You’re a beacon of strength darlin and whether you know it or not, it shines for everyone
I see you sacrifice your emotions every day trying to save some compassion for anyone in need
You can cry on me anytime you feel like it
Tommy, your pure heart and complete devotion have helped carry me through this heartbreaking loss. You’ve never wavered or looked away. That has meant more than words can express. I have never fully leaned on a man before, with such deeply felt trust and faith. Everything is different with you. Because we know one another without words and we are the same.
Oh Renee..
You are simply wonderful beautiful kind loving strong loyal did I mention STRONG?
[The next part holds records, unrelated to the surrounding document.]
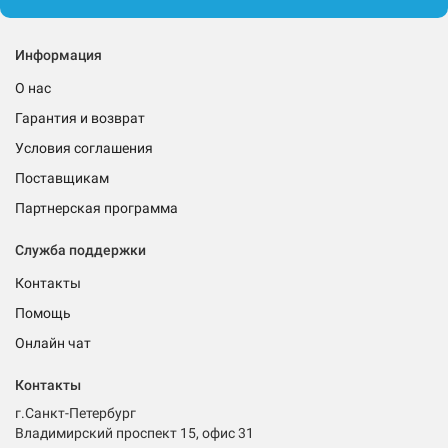
Информация
О нас
Гарантия и возврат
Условия соглашения
Поставщикам
Партнерская программа
Служба поддержки
Контакты
Помощь
Онлайн чат
Контакты
г.Санкт-Петербург
Владимирский проспект 15, офис 31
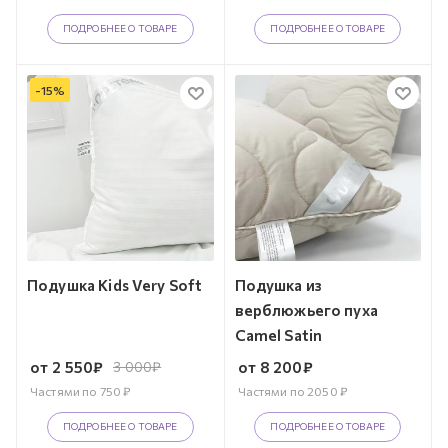
ПОДРОБНЕЕ О ТОВАРЕ
ПОДРОБНЕЕ О ТОВАРЕ
-
15
%
Подушка Kids Very Soft
Подушка из
верблюжьего пуха
Camel Satin
от
2 550
₽
3 000
₽
от
8 200
₽
Частями по
750
₽
Частями по
2050
₽
ПОДРОБНЕЕ О ТОВАРЕ
ПОДРОБНЕЕ О ТОВАРЕ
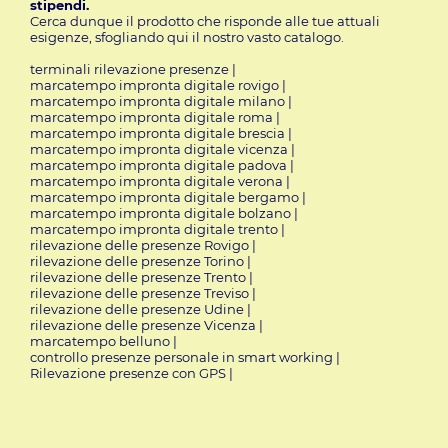
stipendi.
Cerca dunque il prodotto che risponde alle tue attuali
esigenze,
sfogliando qui
il nostro vasto catalogo.
terminali rilevazione presenze
|
marcatempo impronta digitale rovigo
|
marcatempo impronta digitale milano
|
marcatempo impronta digitale roma
|
marcatempo impronta digitale brescia
|
marcatempo impronta digitale vicenza
|
marcatempo impronta digitale padova
|
marcatempo impronta digitale verona
|
marcatempo impronta digitale bergamo
|
marcatempo impronta digitale bolzano
|
marcatempo impronta digitale trento
|
rilevazione delle presenze Rovigo
|
rilevazione delle presenze Torino
|
rilevazione delle presenze Trento
|
rilevazione delle presenze Treviso
|
rilevazione delle presenze Udine
|
rilevazione delle presenze Vicenza
|
marcatempo belluno
|
controllo presenze personale in smart working
|
Rilevazione presenze con GPS
|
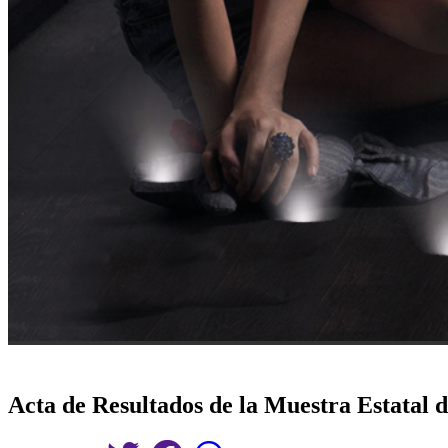
Acta de Resultados de la Muestra Estatal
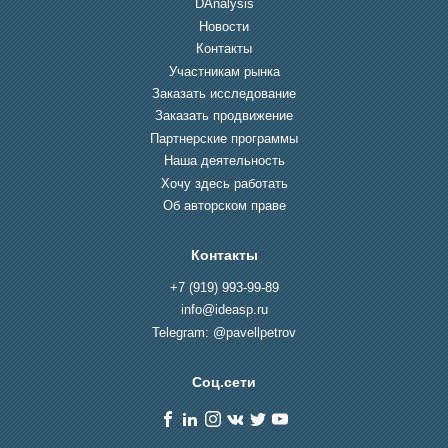
DAnalysis
Новости
Контакты
Участникам рынка
Заказать исследование
Заказать продвижение
Партнерские программы
Наша деятельность
Хочу здесь работать
Об авторском праве
Контакты
+7 (919) 993-99-89
info@ideasp.ru
Telegram: @pavellpetrov
Соц.сети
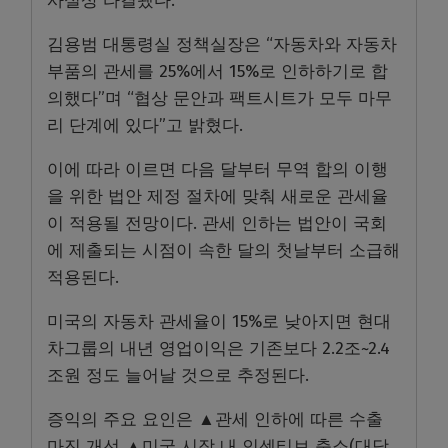
사실상 타결됐다.
김용범 대통령실 정책실장은 “자동차와 자동차
부품의 관세를 25%에서 15%로 인하하기로 합
의했다”며 “협상 문안과 팩트시트가 모두 마무
리 단계에 있다”고 밝혔다.
이에 따라 이르면 다음 달부터 무역 합의 이행
을 위한 법안 제정 절차에 맞춰 새로운 관세율
이 적용될 전망이다. 관세 인하는 법안이 국회
에 제출되는 시점이 속한 달의 첫날부터 소급해
적용된다.
미국의 자동차 관세율이 15%로 낮아지면 현대
차그룹의 내년 영업이익은 기존보다 2.2조~2.4
조원 정도 늘어날 것으로 추정된다.
증익의 주요 요인은 ▲관세 인하에 따른 수출
마진 개선 ▲미국 시장 내 인센티브 축소(대당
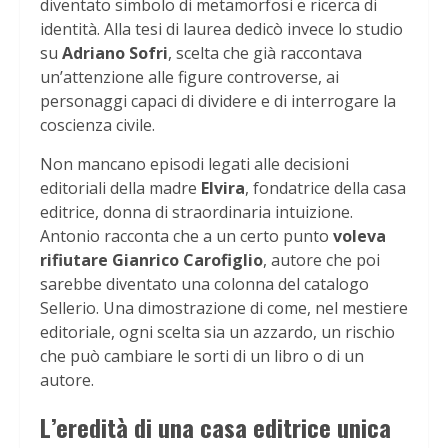
diventato simbolo di metamorfosi e ricerca di
identità. Alla tesi di laurea dedicò invece lo studio
su
Adriano Sofri
, scelta che già raccontava
un’attenzione alle figure controverse, ai
personaggi capaci di dividere e di interrogare la
coscienza civile.
Non mancano episodi legati alle decisioni
editoriali della madre
Elvira
, fondatrice della casa
editrice, donna di straordinaria intuizione.
Antonio racconta che a un certo punto
voleva
rifiutare Gianrico Carofiglio
, autore che poi
sarebbe diventato una colonna del catalogo
Sellerio. Una dimostrazione di come, nel mestiere
editoriale, ogni scelta sia un azzardo, un rischio
che può cambiare le sorti di un libro o di un
autore.
L’eredità di una casa editrice unica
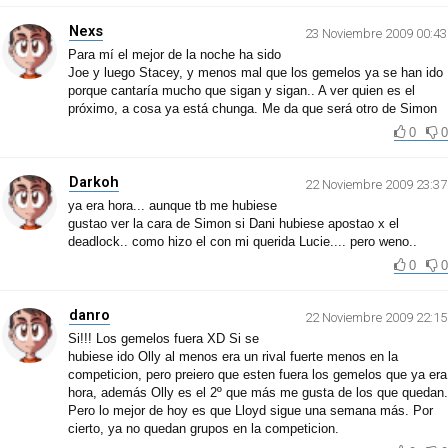
Nexs
23 Noviembre 2009 00:43
Para mí el mejor de la noche ha sido
Joe y luego Stacey, y menos mal que los gemelos ya se han ido
porque cantaría mucho que sigan y sigan.. A ver quien es el
próximo, a cosa ya está chunga. Me da que será otro de Simon
0
0
Darkoh
22 Noviembre 2009 23:37
ya era hora... aunque tb me hubiese
gustao ver la cara de Simon si Dani hubiese apostao x el
deadlock.. como hizo el con mi querida Lucie.... pero weno..
0
0
danro
22 Noviembre 2009 22:15
Si!!! Los gemelos fuera XD Si se
hubiese ido Olly al menos era un rival fuerte menos en la
competicion, pero preiero que esten fuera los gemelos que ya era
hora, además Olly es el 2º que más me gusta de los que quedan.
Pero lo mejor de hoy es que Lloyd sigue una semana más. Por
cierto, ya no quedan grupos en la competicion.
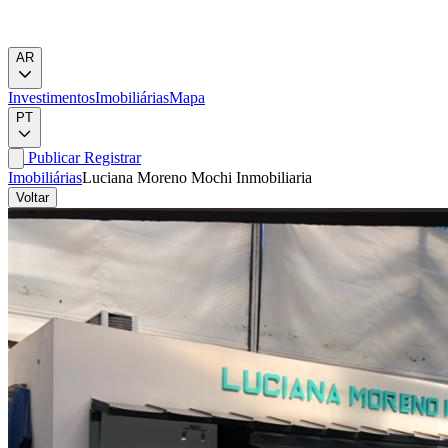
AR
Investimentos
Imobiliárias
Mapa
PT
Publicar
Registrar
Imobiliárias
Luciana Moreno Mochi Inmobiliaria
Voltar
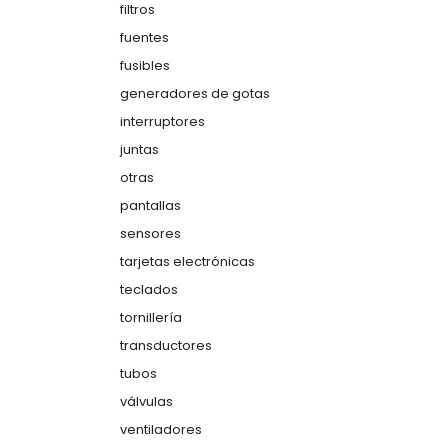
filtros
fuentes
fusibles
generadores de gotas
interruptores
juntas
otras
pantallas
sensores
tarjetas electrónicas
teclados
tornillería
transductores
tubos
válvulas
ventiladores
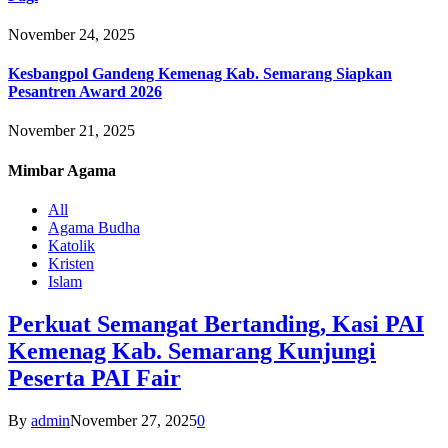
November 24, 2025
Kesbangpol Gandeng Kemenag Kab. Semarang Siapkan
Pesantren Award 2026
November 21, 2025
Mimbar
Agama
All
Agama Budha
Katolik
Kristen
Islam
Perkuat Semangat Bertanding, Kasi PAI
Kemenag Kab. Semarang Kunjungi
Peserta PAI Fair
By
admin
November 27, 2025
0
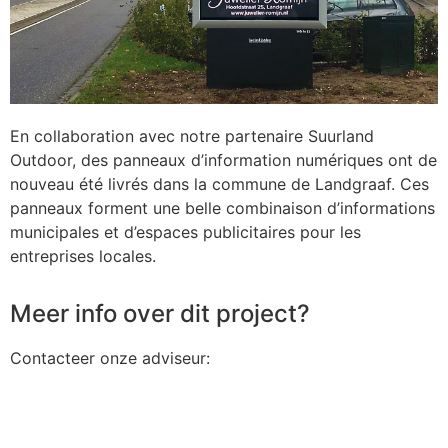
En collaboration avec notre partenaire Suurland
Outdoor, des panneaux d’information numériques ont de
nouveau été livrés dans la commune de Landgraaf. Ces
panneaux forment une belle combinaison d’informations
municipales et d’espaces publicitaires pour les
entreprises locales.
Meer info over dit project?
Contacteer onze adviseur:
Wish I was there to give you a big hug!!
Look at you move and learn… through the pain . And you will come up shinning…
As only you can do !!
I LOVE you 💕❌⭕️❌⭕️❌
Thank you dear Nettie, you are a beacon for me. I can feel your hugs from here, I hope you can feel mine. So grateful to have you in my life. I love you dearly.
Renee, you are not a missing part. The inner you still dazzles and amazes everyone around you! You still bring light into a room without actually being there and my day is more exciting knowing you are in it. I’d say be strong, but that would be an understatement and know you are greater than the sum of your parts/
Thank you Roy for your encouragement and affirmation. We are all so glad that you have become part of our circle, a place we can be our true selves, enjoying the best life has to offer. I appreciate you taking the time to read this and share your thoughts. Hope you are holding during all this change.
Thank you so much Precious Light, for your willingness to share your pain, suffering and assuredly the anguish that you have gone through. I’m sure that the myriad of emotions that you have experienced is Exhausting but once again, you show us how to face all of your obstacles like the BAD Ass that you are!! When I first started to read this post, immediately the thought popped in my mind that it would be totally awesome to “Christen” your new finger with a tattoo. Great, frickin Idea!!! I love you Sweet Girl!! I’m so Proud of YOU and how you are such an inspiring OVERCOMER!!
Dearest heart Libby, what a gift you are to me. I have felt your loving support every step of the way in this journey. Yes, so many obstacles to overcome, but it always reminds me that each of us is dealing with difficulties and challenges and that our story can hopefully lift another. Looking forward to sitting with you in person one day, sharing life stories. Thank you for sharing yourself with me. Big love to you!!!